The "symmetry" that manufacturers should provide the ability to change
the software if they have it themselves is not "essential" to the four
freedoms, but Tivoisation and ROM *both* violate freedoms 1 and 3 in
exactly the same way as not having the source does. You can't change and
improve the software you have.

The difference is that in one case it might as well be a law of nature,
and in the other it's something deliberately imposed by someone who is
supposed to be granting their users the four freedoms they had from
upstream.

I think this point and "symmetry" are logically equivalent, or nearly so.
Tivoisation unquestionably violates the *spirit* of the GPL, if not the
letter of version 2.

I guess that the FSF have considered this similarity between keyed but
reinstallable software and ROM, and decided that a hardware limitation
like ROM is an acceptable exception to the four freedoms (in the same way
as, for instance, distributing free software binaries for computers which
aren't capable of running the compiler is acceptable), but actively using
a technical measure like TPM to restrict the ability of the user to do
what would otherwise be possible is not acceptable.

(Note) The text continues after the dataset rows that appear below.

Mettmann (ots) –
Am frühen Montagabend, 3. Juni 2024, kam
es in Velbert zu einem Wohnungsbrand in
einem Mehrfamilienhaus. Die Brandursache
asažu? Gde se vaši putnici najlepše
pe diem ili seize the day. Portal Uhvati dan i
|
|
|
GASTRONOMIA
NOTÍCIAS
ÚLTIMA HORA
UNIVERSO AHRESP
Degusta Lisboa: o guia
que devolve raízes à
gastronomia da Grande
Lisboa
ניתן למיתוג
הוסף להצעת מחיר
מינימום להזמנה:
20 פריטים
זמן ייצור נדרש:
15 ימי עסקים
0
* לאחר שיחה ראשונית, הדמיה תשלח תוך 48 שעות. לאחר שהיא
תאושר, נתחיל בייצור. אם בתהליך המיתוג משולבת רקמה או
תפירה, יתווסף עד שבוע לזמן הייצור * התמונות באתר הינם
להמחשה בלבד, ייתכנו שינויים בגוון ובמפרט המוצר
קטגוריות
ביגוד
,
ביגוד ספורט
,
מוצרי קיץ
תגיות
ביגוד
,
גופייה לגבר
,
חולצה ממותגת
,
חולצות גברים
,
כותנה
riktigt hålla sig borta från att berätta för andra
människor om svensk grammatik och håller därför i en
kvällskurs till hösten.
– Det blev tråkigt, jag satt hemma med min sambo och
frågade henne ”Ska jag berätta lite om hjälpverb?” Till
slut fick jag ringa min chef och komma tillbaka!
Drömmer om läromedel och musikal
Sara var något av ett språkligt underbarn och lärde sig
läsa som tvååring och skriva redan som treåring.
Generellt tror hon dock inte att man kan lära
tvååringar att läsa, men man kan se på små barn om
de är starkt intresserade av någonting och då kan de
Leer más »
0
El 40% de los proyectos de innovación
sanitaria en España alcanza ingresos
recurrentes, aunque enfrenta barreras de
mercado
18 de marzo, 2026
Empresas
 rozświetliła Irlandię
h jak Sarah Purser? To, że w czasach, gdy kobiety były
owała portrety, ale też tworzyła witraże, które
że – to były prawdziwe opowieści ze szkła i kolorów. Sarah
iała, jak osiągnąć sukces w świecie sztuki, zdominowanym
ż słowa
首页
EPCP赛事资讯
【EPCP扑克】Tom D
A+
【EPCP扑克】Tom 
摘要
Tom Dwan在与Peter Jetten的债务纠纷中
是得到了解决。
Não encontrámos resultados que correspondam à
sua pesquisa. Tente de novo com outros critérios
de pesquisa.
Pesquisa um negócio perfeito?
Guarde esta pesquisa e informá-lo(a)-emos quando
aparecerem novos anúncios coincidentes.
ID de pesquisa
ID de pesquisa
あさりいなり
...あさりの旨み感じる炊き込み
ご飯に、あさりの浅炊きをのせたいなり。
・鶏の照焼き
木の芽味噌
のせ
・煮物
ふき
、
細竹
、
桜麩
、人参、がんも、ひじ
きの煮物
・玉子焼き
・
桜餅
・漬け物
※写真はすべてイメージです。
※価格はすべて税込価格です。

I see what you're saying, and it would be justifiable on utterly pedantic
grounds to add equivalent restrictions forbidding free software on ROM or
on inadequate computers. But the FSF's goal, in the end, is not to be
utterly pedantic but to expand freedoms. The Tivo and similar devices do
the exact opposite; they actively work against the goal, and so a new
licence which stops them from doing that is called for.

I will be very, very surprised if any of the Tivoisers switch from GPLv2
software to GPLv3 software in ROM; they are vastly more likely simply to
stick with the GPLv2 version. Remember that anything ever released under
GPLv2 will always be usable under those terms. Only when upstream
increments to "version 3, or at your option, any later version" will the
GPLv3 "innovation stream" be closed to the poor deprived Tivoisers.

It is only in the long term that this might impose *any* cost on
Tivoisers, and it's only an opportunity cost. The real pressure is peer
pressure; far more effective. So why you even mention ROM as an
alternative except to question the consistency of Eben Moglen (ha ha!) is
beyond me. You're sooooo pedantic ;-)

Rapid development vs. preservation of freedom

Posted Sep 27, 2006 11:10 UTC (Wed) by khim (subscriber, #9252) [Link]

Is this a case of sacrificing essential freedom for a little temporary innovation?

Yes. Unfortunatelly it also destructuve approach in the long run. 10-15 years from now linux kernel will either be relicensed under GPLv3 or similar license or it will be marginal OS kernel (like *BSD is now). But there are no rush. Yet.